Ciantar – as well as Bailey – believes the importance of perpetual KYC will become more prominent. He stated that constantly having updated data on subjects is ‘of utmost importance and ensures you are totally compliant with regulatory requirements are up-to-date at all times. He concluded, “Data procured from external sources and integrated with your KYC system will offer the opportunity to collate, assess and corroborate the digital footprint of existing and potential customers in real time, creating a 360 degree view.

Growth and standards

Going into the new year, many RegTech companies will be looking towards what comes of the pandemic – and what new challenges will arise from any newly-imposed restrictions. Kunal Grover – head of business development for Zeidler Group – believes there is still much to be achieved by the industry.

He stated, “I believe that the demand for Regtech services will continue to grow in 2022 as there is still a lot of room for the industry to grow further.
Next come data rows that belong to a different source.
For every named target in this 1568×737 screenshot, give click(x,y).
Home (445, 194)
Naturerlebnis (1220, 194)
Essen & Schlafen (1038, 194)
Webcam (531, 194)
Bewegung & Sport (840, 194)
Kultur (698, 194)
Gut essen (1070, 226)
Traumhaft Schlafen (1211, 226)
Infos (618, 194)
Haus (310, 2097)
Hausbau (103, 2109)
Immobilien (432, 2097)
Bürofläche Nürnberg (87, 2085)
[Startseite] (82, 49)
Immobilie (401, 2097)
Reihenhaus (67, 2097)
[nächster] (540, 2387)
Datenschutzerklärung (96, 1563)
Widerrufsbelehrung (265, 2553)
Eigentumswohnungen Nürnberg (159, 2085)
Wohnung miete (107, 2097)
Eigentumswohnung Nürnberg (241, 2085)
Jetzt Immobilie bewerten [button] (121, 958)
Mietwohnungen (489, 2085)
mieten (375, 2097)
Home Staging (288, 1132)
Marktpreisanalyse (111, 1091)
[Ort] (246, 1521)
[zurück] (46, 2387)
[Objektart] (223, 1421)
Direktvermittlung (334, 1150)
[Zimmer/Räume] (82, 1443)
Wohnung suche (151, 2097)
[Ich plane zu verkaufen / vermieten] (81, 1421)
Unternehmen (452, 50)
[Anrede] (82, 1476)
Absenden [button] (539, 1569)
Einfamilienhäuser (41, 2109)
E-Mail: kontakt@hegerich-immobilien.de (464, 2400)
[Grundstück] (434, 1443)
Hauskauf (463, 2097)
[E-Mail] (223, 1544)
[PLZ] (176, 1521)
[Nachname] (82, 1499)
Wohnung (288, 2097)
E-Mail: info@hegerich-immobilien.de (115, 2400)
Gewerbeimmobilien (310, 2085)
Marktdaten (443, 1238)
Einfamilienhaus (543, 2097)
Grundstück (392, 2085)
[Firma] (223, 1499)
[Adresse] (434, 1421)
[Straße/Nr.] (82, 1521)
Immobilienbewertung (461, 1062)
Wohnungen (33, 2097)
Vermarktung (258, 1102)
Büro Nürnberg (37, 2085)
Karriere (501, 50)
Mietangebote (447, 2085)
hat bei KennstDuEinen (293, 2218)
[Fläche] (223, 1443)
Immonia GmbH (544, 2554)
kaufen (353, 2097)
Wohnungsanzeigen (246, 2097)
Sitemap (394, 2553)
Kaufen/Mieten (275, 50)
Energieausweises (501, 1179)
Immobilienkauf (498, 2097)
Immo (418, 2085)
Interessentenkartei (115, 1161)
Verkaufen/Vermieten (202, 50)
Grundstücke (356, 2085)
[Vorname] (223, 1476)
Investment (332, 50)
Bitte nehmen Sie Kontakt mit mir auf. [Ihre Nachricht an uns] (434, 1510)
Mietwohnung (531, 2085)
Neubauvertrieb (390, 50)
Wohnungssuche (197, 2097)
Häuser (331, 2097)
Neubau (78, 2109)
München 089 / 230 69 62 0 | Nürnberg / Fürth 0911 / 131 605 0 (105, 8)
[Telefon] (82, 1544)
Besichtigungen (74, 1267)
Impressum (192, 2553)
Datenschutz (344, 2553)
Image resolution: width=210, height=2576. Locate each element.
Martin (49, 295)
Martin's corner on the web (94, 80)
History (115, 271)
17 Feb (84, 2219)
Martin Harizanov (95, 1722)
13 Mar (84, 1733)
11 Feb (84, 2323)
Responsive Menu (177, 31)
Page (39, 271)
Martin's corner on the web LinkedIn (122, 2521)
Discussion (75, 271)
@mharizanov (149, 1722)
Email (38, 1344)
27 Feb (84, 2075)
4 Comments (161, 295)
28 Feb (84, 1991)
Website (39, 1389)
The increased demand is due to various factors including the impact of Covid-19, the desire of asset management firms to streamline their legal and compliance processes, cost savings and efficiencies and increased regulatory demands, Additionally, I believe legal and compliance executives at asset management firms have realised that they need to strongly consider moving to technology solutions to better manage their day-to-day tasks.”

Grover mentioned the trends for the new year he sees are as a result of the ongoing regulatory obligations on asset managers in areas such as SFDR reporting, EETs and PRIIPS KID amongst others. He remarked that he expects more asset managers wanting to outsource the creation of bespoke software solutions instead of buying off the shelf solutions from service providers.

He concluded, “Lastly, I would say that we may find that with remote work likely to last in some shape or form, asset management firms are looking to further invest in technology solutions to promote productivity and collaboration.”

In addition – Ashim Banerjee – CEO of IDMission – minimum performance standards will become a new norm for regulators going forward. He remarked, “Regtech today comprises a series of technology components that are required for financial service providers to remain compliant. We expect regulators will go beyond just specifying technologies and also demand minimum performance standards. In the case of AI driven technologies these will probably be represented by published minimum standards for Accuracy, Precision and Recall.”